College basketball’s transfer portal has changed the landscape of recruiting as we know it.
NCAA programs — big and small — have taken to mining the portal to supplement their rosters with experienced, veteran players.
- Bench players on America’s blue bloods move on in the quest for more playing time;
- low-Division I gems look to move up and prove their metal with the big boys;
- Division-II powers sit back and pick up the choice leftovers.
- As of Wednesday morning, 741 student-athletes had entered the transfer portal in 2020.
The big loser: that would be the high school ranks.
The recruitment of high- and mid-major prospects continues for sure. But frustrated high school coaches say there has been a noticeable change in getting many of their kids looks at the next level.
I talked with high school coaches from throughout the state of Florida. Here are comments from 10 of those coaches on the impact the transfer portal is having on high school recruiting:
Ben Jones, (Jacksonville) Impact Christian
“That’s absolutely the problem. They’re all looking for other college kids rather than actually recruiting high school kids. Everybody is trying to get college kids, whether it’s JuCo, whether it’s a transfer. Not a lot of them really want high school kids that aren’t freakish. You know, I mean high-major, Division-I kids.”
Toby Frazier, (Jacksonville) Paxon School
“I think the transfer portal has also distorted the evaluation of high school kids. In some cases they are being compared to players that already have college experience.”

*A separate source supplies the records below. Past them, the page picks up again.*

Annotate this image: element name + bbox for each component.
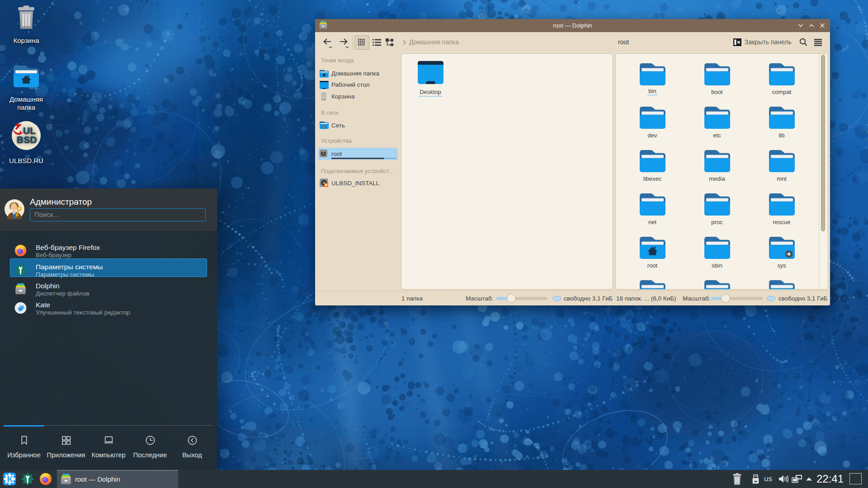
svg-text:BSD: BSD bbox=[17, 134, 37, 145]
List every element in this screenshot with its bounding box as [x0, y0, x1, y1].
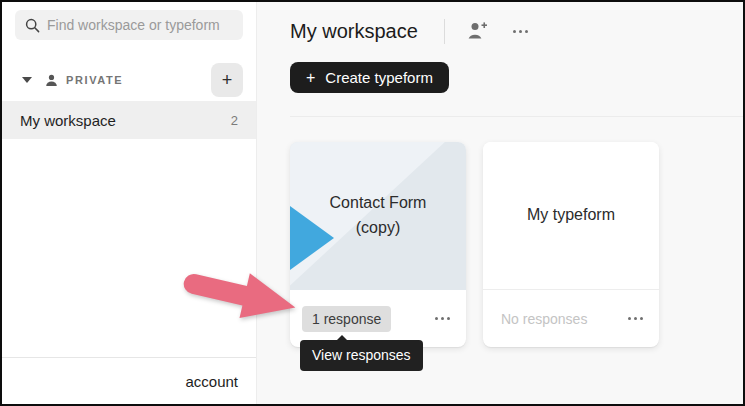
ellipsis-icon	[435, 317, 450, 320]
typeform-card-grid: Contact Form (copy) 1 response View resp…	[290, 142, 743, 347]
plus-icon: +	[306, 69, 315, 87]
create-typeform-label: Create typeform	[325, 69, 433, 86]
account-link[interactable]: account	[185, 373, 238, 390]
sidebar-item-label: My workspace	[20, 112, 116, 129]
page-title: My workspace	[290, 20, 418, 43]
sidebar-footer: account	[2, 357, 256, 404]
person-add-icon	[466, 21, 489, 41]
header-divider	[444, 19, 445, 44]
card-title: Contact Form (copy)	[317, 191, 439, 241]
card-menu-button[interactable]	[435, 317, 450, 320]
typeform-card-contact-form[interactable]: Contact Form (copy) 1 response View resp…	[290, 142, 466, 347]
workspace-search[interactable]	[15, 10, 243, 40]
responses-label: No responses	[495, 311, 587, 327]
card-thumbnail: My typeform	[483, 142, 659, 290]
section-divider	[290, 116, 743, 117]
app-window: PRIVATE + My workspace 2 account My work…	[0, 0, 745, 406]
card-thumbnail: Contact Form (copy)	[290, 142, 466, 290]
sidebar-item-my-workspace[interactable]: My workspace 2	[2, 101, 256, 139]
sidebar-spacer	[2, 139, 256, 357]
create-typeform-button[interactable]: + Create typeform	[290, 62, 449, 93]
view-responses-tooltip: View responses	[300, 340, 423, 371]
private-section-header: PRIVATE +	[2, 62, 256, 98]
ellipsis-icon	[513, 30, 528, 33]
chevron-down-icon[interactable]	[22, 77, 32, 83]
search-icon	[25, 18, 40, 33]
main-area: My workspace + Create typeform	[257, 2, 743, 404]
add-workspace-button[interactable]: +	[211, 63, 243, 97]
sidebar-item-count: 2	[231, 113, 238, 128]
search-input[interactable]	[47, 17, 233, 33]
person-icon	[45, 74, 58, 87]
card-title: My typeform	[510, 203, 632, 228]
responses-badge[interactable]: 1 response	[302, 306, 391, 332]
typeform-card-my-typeform[interactable]: My typeform No responses	[483, 142, 659, 347]
card-footer: No responses	[483, 290, 659, 347]
card-menu-button[interactable]	[628, 317, 643, 320]
ellipsis-icon	[628, 317, 643, 320]
workspace-header: My workspace	[290, 17, 743, 45]
invite-members-button[interactable]	[466, 21, 489, 41]
sidebar: PRIVATE + My workspace 2 account	[2, 2, 257, 404]
card-footer: 1 response	[290, 290, 466, 347]
private-section-label: PRIVATE	[66, 74, 123, 86]
workspace-menu-button[interactable]	[513, 30, 528, 33]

Terrence Williams, (Fort Lauderdale) Stranahan
“The players that truly get hurt are the ones that are right [on the border] at the D-I level. They should be getting looks but won’t because of the landscape. This also hurts high school seniors who are looking to play at the collegiate level: if they are not on a well-known [travel] circuit team it kills their chances to play D-I. Even after a stellar career they have to take the JuCo route to get there. NBA teams scout the world for talent and get players from all levels. The NCAA is doing the same. But teams want to get older, more-developed players instead of straight out of high school.”
Anthony Serro, (Miami) Monsignor Pace
“You look and you see it at every level. You can start at the mid-major Division-I level, that they’re waiting for the high-major transfers. And then the low-majors are waiting for mid-majors. Then the Division II’s are waiting for low-major Division I’s and so on. Down the list there, they all seem to be getting in line waiting for transfers and you kind of feel like we have to wait our turn until they go get the transfers they are targeting and then maybe they’ll circle back to our kids.”

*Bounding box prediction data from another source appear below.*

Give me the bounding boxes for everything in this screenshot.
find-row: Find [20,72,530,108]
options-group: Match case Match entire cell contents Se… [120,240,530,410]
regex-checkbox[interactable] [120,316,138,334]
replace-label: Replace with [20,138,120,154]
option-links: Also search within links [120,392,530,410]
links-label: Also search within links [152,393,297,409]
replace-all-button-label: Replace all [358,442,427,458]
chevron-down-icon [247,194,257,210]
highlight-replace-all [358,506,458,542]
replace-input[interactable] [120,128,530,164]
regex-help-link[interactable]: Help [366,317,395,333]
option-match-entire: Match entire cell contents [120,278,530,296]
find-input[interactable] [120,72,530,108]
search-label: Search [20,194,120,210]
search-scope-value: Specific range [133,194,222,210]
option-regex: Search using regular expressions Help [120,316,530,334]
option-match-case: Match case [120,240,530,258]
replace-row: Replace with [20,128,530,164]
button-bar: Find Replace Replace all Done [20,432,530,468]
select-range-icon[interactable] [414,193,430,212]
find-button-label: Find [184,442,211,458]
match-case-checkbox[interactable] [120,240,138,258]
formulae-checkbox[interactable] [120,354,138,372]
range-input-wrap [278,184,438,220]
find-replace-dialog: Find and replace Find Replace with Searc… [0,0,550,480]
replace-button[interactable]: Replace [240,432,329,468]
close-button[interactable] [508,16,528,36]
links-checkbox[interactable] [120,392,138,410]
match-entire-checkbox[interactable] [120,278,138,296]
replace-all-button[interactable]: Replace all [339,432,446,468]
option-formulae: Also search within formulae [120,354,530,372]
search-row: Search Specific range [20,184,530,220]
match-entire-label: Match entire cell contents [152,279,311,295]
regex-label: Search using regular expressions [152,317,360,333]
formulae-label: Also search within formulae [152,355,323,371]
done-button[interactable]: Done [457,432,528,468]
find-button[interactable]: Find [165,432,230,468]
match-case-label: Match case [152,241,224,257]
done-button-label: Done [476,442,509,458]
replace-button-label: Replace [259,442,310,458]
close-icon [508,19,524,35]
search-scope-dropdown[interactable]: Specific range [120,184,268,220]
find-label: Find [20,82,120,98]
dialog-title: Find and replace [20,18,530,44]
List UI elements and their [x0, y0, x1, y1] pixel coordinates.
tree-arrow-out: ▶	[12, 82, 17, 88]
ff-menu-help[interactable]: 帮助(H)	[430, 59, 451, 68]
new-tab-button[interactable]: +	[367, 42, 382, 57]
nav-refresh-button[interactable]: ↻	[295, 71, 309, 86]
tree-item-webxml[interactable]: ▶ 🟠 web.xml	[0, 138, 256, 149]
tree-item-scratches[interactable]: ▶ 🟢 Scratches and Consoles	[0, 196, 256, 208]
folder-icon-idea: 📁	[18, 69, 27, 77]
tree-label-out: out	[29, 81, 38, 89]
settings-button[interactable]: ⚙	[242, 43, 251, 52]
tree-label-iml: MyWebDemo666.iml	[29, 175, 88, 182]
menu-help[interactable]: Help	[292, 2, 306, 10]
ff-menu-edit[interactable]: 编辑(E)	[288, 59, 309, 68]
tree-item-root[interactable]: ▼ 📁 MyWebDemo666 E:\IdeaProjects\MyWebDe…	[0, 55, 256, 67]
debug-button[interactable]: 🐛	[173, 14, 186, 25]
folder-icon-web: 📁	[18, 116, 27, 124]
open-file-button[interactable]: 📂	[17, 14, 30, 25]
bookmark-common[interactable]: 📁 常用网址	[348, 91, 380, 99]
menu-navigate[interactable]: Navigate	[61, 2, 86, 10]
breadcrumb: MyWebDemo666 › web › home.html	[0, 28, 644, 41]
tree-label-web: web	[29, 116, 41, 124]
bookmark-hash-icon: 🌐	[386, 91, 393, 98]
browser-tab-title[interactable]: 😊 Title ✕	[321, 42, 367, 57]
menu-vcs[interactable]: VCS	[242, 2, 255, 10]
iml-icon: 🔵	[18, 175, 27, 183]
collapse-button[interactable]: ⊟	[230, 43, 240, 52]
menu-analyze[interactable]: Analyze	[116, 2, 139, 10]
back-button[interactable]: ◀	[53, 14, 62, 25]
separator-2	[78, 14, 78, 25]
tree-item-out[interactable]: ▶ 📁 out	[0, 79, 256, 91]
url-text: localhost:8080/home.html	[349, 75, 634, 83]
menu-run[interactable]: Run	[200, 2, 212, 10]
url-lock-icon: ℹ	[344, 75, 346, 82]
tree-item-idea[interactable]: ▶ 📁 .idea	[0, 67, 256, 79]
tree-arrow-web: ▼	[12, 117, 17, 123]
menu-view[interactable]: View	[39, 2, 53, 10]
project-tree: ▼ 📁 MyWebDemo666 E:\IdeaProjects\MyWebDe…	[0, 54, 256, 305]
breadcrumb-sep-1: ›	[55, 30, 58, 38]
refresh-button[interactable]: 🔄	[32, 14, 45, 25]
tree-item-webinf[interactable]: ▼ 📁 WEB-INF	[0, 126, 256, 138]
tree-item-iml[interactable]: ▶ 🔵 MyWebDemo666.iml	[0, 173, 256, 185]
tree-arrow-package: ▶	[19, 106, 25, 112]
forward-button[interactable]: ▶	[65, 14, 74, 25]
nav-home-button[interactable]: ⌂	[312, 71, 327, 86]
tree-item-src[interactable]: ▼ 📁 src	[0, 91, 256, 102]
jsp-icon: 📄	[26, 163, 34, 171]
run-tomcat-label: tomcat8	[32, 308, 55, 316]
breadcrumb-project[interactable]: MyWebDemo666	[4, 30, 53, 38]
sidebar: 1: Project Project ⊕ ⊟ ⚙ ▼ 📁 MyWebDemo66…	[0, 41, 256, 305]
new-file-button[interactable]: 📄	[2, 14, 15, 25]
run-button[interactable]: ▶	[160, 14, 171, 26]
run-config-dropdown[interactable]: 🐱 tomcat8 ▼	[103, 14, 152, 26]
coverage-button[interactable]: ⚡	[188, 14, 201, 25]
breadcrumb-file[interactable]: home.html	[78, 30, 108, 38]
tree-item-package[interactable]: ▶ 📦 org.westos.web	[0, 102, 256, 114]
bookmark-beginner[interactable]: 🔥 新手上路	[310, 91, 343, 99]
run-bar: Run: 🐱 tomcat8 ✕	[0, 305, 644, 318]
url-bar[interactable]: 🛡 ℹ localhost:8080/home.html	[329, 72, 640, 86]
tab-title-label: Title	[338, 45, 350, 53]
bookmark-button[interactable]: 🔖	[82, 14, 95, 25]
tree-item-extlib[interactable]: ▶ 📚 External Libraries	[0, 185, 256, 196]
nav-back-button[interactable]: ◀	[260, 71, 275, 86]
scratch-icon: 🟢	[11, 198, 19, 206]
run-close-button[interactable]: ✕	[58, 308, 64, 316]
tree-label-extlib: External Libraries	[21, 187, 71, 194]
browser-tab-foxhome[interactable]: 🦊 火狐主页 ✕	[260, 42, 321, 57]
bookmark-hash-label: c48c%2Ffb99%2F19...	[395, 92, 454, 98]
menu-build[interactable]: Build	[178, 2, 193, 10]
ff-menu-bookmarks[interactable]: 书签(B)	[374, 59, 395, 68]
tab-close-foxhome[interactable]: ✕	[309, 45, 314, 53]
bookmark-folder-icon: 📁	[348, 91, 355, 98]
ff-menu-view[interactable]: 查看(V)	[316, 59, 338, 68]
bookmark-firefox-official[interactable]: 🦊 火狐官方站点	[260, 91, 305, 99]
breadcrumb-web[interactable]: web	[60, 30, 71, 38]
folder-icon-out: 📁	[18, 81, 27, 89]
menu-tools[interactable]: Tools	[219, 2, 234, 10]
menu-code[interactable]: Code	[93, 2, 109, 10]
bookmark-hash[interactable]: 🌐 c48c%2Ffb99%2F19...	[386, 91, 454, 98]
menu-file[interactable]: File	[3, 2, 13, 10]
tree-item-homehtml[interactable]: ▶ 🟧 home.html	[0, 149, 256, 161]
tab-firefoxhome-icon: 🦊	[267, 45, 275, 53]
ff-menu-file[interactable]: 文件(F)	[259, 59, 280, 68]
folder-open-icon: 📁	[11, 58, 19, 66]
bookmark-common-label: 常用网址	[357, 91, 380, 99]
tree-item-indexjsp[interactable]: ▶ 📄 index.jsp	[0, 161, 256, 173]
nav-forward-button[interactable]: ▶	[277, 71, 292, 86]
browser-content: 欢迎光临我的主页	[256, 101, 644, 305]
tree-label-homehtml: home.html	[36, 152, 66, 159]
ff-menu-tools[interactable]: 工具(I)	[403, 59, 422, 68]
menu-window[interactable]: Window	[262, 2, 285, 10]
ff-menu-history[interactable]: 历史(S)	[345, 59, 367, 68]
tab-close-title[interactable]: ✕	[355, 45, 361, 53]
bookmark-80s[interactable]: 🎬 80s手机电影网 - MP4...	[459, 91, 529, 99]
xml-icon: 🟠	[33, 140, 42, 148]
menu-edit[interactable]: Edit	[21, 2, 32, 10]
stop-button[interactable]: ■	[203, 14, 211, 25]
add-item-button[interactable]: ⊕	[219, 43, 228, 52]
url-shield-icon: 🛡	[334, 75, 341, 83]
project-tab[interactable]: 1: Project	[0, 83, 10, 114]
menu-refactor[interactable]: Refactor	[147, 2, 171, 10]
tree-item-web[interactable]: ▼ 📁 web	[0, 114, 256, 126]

Ben Fratrik, (Orlando) Lake Highland Prep
“I’ve been talking to coaches for two weeks — probably almost a dozen now. D-I, D-II and D-III. They all think recruiting high school kids, especially 2021, is going to be really slow for everybody but a few. The thought is most schools will go for a) multiple-year transfers b) grad transfers c) JuCos d) high school kids. Most also thought that if a 2021 kid gets an offer, they need to be prepared to say yes. Do their homework, take an unofficial or whatever, and say yes or no. Those offers aren’t going to stay good for long because a transfer is going to take that scholarship if you wait too long.”
Ray Benoit, North Miami High
“College coaches have decided to rely heavily on the transfer portal. This is very unfortunate for the class of 2020 prospects. At times it’s hard enough to get coaches to come see players. Now I’m afraid many seniors’ dreams of playing on the next level have been severely altered.”
Jason Looky, (Weston) Cypress Bay
“The battle for scholarships in the state of Florida is already one of the most competitive in the country. When you see the rankings of our Division-II schools, the best junior college conferences in the USA, and the lack of any Division III schools in the state, you are already facing an uphill battle. Take that and add to it the foreign players and enormous amount of players in the NCAA portal, and it creates the perfect storm. Are college coaches willing to risk their jobs on an 18-year-old freshman or a college-tested 20-year-old? That’s without even getting into the fifth-year college transfers. It’s a dogfight.”
Don Dziagwa, Tampa Catholic
“I talked to a college coach the other day who has scholarships available and he told me they really weren’t looking at any high school players because they were solely looking at transfers or grad transfers. So, there is no doubt it is affecting high school players. I don’t like it, but it is what it is.”
Ben Witherspoon, (Orlando) Dr. Phillips
“High school players need to know that just being better than other guys in high school is not good enough. Once you are a definite college prospect, it’s more important now to develop yourself for a role that will be immediately valuable as a freshman on a college roster. With the transfer portal being the priority, high school prospects should be taking a hard look at the early offers they get before more college players enter the transfer portal.”
Matt Colin, Wellington
“I think where you see the most impact of the portal is at the Division-II level. They can be so picky because they can wait on the D-I schools to finish filling out their rosters and recruit some of those low- to mid-tier D-I players to come to a D-II school and play instantly.”